* [EXERCISE BRIEF]: Apart from the images, every record below must be given again without alteration.

*** Begin section ***

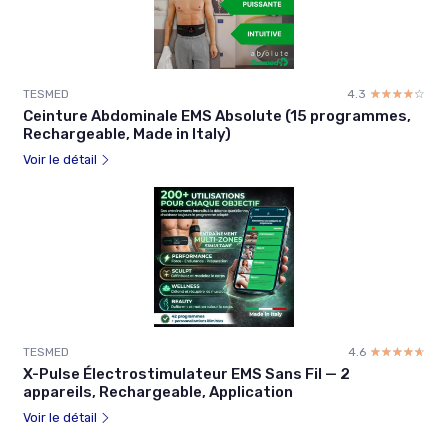
TESMED
4.3
☆☆☆☆☆
★★★★★
Ceinture Abdominale EMS Absolute (15 programmes,
Rechargeable, Made in Italy)
Voir le détail
TESMED
4.6
☆☆☆☆☆
★★★★★
X-Pulse Électrostimulateur EMS Sans Fil — 2
appareils, Rechargeable, Application
Voir le détail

*** End section ***

* [SOLUTION]:
TESMED
4.3
☆☆☆☆☆
★★★★★
Ceinture Abdominale EMS Absolute (15 programmes,
Rechargeable, Made in Italy)
Voir le détail
TESMED
4.6
☆☆☆☆☆
★★★★★
X-Pulse Électrostimulateur EMS Sans Fil — 2
appareils, Rechargeable, Application
Voir le détail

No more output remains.